Transcribed page contents
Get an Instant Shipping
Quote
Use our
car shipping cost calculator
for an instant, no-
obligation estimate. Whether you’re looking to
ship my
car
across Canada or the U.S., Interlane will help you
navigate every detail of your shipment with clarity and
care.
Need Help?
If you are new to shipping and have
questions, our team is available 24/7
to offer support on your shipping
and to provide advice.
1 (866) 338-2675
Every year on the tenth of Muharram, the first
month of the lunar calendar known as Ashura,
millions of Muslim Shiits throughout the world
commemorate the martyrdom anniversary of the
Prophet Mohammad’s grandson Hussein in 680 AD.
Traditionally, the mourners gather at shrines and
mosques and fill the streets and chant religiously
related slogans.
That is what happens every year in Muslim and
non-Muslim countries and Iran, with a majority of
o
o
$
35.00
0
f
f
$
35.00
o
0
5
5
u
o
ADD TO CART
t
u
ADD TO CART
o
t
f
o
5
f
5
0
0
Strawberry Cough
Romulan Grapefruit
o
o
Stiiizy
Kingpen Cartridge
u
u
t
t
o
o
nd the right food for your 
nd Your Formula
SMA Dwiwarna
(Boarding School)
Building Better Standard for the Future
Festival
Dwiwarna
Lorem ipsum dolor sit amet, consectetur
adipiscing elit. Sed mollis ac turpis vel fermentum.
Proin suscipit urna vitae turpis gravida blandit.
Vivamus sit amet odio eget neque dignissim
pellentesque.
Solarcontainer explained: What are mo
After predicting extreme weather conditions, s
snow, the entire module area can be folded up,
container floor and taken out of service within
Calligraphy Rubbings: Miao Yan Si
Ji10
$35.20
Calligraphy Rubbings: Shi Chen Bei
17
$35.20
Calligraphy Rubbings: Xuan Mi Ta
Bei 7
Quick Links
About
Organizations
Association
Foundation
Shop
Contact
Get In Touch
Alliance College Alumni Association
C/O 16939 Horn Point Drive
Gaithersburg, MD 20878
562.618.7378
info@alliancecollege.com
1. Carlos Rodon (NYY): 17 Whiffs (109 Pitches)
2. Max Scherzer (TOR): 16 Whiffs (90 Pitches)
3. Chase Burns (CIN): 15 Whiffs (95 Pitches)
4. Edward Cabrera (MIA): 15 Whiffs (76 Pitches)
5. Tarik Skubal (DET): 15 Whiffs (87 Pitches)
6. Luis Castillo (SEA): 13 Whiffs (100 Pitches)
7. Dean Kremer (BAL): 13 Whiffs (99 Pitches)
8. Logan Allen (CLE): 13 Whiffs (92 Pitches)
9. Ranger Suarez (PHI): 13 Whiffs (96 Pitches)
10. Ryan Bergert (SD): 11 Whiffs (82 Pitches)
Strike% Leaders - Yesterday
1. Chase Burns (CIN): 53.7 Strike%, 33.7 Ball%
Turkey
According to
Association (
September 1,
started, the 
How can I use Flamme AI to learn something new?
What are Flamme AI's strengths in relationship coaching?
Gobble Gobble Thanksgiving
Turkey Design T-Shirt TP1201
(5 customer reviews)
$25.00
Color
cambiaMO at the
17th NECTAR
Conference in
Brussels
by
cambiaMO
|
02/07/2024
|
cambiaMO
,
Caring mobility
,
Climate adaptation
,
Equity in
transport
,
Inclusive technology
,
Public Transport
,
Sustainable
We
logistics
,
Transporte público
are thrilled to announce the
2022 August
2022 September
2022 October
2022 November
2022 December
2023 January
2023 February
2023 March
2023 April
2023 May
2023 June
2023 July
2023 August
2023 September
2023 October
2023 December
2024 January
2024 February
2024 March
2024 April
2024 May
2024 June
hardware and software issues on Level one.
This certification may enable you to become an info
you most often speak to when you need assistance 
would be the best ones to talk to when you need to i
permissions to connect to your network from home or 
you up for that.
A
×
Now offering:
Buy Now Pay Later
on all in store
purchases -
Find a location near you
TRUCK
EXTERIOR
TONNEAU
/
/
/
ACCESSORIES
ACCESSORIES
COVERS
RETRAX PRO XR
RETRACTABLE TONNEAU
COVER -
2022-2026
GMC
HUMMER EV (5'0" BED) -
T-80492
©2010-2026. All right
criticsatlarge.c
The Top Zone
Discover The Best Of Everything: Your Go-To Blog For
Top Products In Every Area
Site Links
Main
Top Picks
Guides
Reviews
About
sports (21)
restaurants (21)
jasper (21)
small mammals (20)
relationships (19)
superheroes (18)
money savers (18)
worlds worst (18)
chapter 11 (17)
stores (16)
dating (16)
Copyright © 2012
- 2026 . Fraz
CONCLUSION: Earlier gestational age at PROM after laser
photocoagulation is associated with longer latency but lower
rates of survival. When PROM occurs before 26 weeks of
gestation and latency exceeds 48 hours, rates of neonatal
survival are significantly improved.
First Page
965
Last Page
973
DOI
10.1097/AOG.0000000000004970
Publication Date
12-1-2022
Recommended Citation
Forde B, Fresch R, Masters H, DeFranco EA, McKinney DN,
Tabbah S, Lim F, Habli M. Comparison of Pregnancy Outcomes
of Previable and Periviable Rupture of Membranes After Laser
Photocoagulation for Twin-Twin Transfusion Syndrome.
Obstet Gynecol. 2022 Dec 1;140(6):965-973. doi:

» **WHAT YOU NEED TO DO**
Print the data above exactly as it reads.

» **WRITTEN SOLUTION**
Get an Instant Shipping
Quote
Use our
car shipping cost calculator
for an instant, no-
obligation estimate. Whether you’re looking to
ship my
car
across Canada or the U.S., Interlane will help you
navigate every detail of your shipment with clarity and
care.
Need Help?
If you are new to shipping and have
questions, our team is available 24/7
to offer support on your shipping
and to provide advice.
1 (866) 338-2675
Every year on the tenth of Muharram, the first
month of the lunar calendar known as Ashura,
millions of Muslim Shiits throughout the world
commemorate the martyrdom anniversary of the
Prophet Mohammad’s grandson Hussein in 680 AD.
Traditionally, the mourners gather at shrines and
mosques and fill the streets and chant religiously
related slogans.
That is what happens every year in Muslim and
non-Muslim countries and Iran, with a majority of
o
o
$
35.00
0
f
f
$
35.00
o
0
5
5
u
o
ADD TO CART
t
u
ADD TO CART
o
t
f
o
5
f
5
0
0
Strawberry Cough
Romulan Grapefruit
o
o
Stiiizy
Kingpen Cartridge
u
u
t
t
o
o
nd the right food for your 
nd Your Formula
SMA Dwiwarna
(Boarding School)
Building Better Standard for the Future
Festival
Dwiwarna
Lorem ipsum dolor sit amet, consectetur
adipiscing elit. Sed mollis ac turpis vel fermentum.
Proin suscipit urna vitae turpis gravida blandit.
Vivamus sit amet odio eget neque dignissim
pellentesque.
Solarcontainer explained: What are mo
After predicting extreme weather conditions, s
snow, the entire module area can be folded up,
container floor and taken out of service within
Calligraphy Rubbings: Miao Yan Si
Ji10
$35.20
Calligraphy Rubbings: Shi Chen Bei
17
$35.20
Calligraphy Rubbings: Xuan Mi Ta
Bei 7
Quick Links
About
Organizations
Association
Foundation
Shop
Contact
Get In Touch
Alliance College Alumni Association
C/O 16939 Horn Point Drive
Gaithersburg, MD 20878
562.618.7378
info@alliancecollege.com
1. Carlos Rodon (NYY): 17 Whiffs (109 Pitches)
2. Max Scherzer (TOR): 16 Whiffs (90 Pitches)
3. Chase Burns (CIN): 15 Whiffs (95 Pitches)
4. Edward Cabrera (MIA): 15 Whiffs (76 Pitches)
5. Tarik Skubal (DET): 15 Whiffs (87 Pitches)
6. Luis Castillo (SEA): 13 Whiffs (100 Pitches)
7. Dean Kremer (BAL): 13 Whiffs (99 Pitches)
8. Logan Allen (CLE): 13 Whiffs (92 Pitches)
9. Ranger Suarez (PHI): 13 Whiffs (96 Pitches)
10. Ryan Bergert (SD): 11 Whiffs (82 Pitches)
Strike% Leaders - Yesterday
1. Chase Burns (CIN): 53.7 Strike%, 33.7 Ball%
Turkey
According to
Association (
September 1,
started, the 
How can I use Flamme AI to learn something new?
What are Flamme AI's strengths in relationship coaching?
Gobble Gobble Thanksgiving
Turkey Design T-Shirt TP1201
(5 customer reviews)
$25.00
Color
cambiaMO at the
17th NECTAR
Conference in
Brussels
by
cambiaMO
|
02/07/2024
|
cambiaMO
,
Caring mobility
,
Climate adaptation
,
Equity in
transport
,
Inclusive technology
,
Public Transport
,
Sustainable
We
logistics
,
Transporte público
are thrilled to announce the
2022 August
2022 September
2022 October
2022 November
2022 December
2023 January
2023 February
2023 March
2023 April
2023 May
2023 June
2023 July
2023 August
2023 September
2023 October
2023 December
2024 January
2024 February
2024 March
2024 April
2024 May
2024 June
hardware and software issues on Level one.
This certification may enable you to become an info
you most often speak to when you need assistance 
would be the best ones to talk to when you need to i
permissions to connect to your network from home or 
you up for that.
A
×
Now offering:
Buy Now Pay Later
on all in store
purchases -
Find a location near you
TRUCK
EXTERIOR
TONNEAU
/
/
/
ACCESSORIES
ACCESSORIES
COVERS
RETRAX PRO XR
RETRACTABLE TONNEAU
COVER -
2022-2026
GMC
HUMMER EV (5'0" BED) -
T-80492
©2010-2026. All right
criticsatlarge.c
The Top Zone
Discover The Best Of Everything: Your Go-To Blog For
Top Products In Every Area
Site Links
Main
Top Picks
Guides
Reviews
About
sports (21)
restaurants (21)
jasper (21)
small mammals (20)
relationships (19)
superheroes (18)
money savers (18)
worlds worst (18)
chapter 11 (17)
stores (16)
dating (16)
Copyright © 2012
- 2026 . Fraz
CONCLUSION: Earlier gestational age at PROM after laser
photocoagulation is associated with longer latency but lower
rates of survival. When PROM occurs before 26 weeks of
gestation and latency exceeds 48 hours, rates of neonatal
survival are significantly improved.
First Page
965
Last Page
973
DOI
10.1097/AOG.0000000000004970
Publication Date
12-1-2022
Recommended Citation
Forde B, Fresch R, Masters H, DeFranco EA, McKinney DN,
Tabbah S, Lim F, Habli M. Comparison of Pregnancy Outcomes
of Previable and Periviable Rupture of Membranes After Laser
Photocoagulation for Twin-Twin Transfusion Syndrome.
Obstet Gynecol. 2022 Dec 1;140(6):965-973. doi:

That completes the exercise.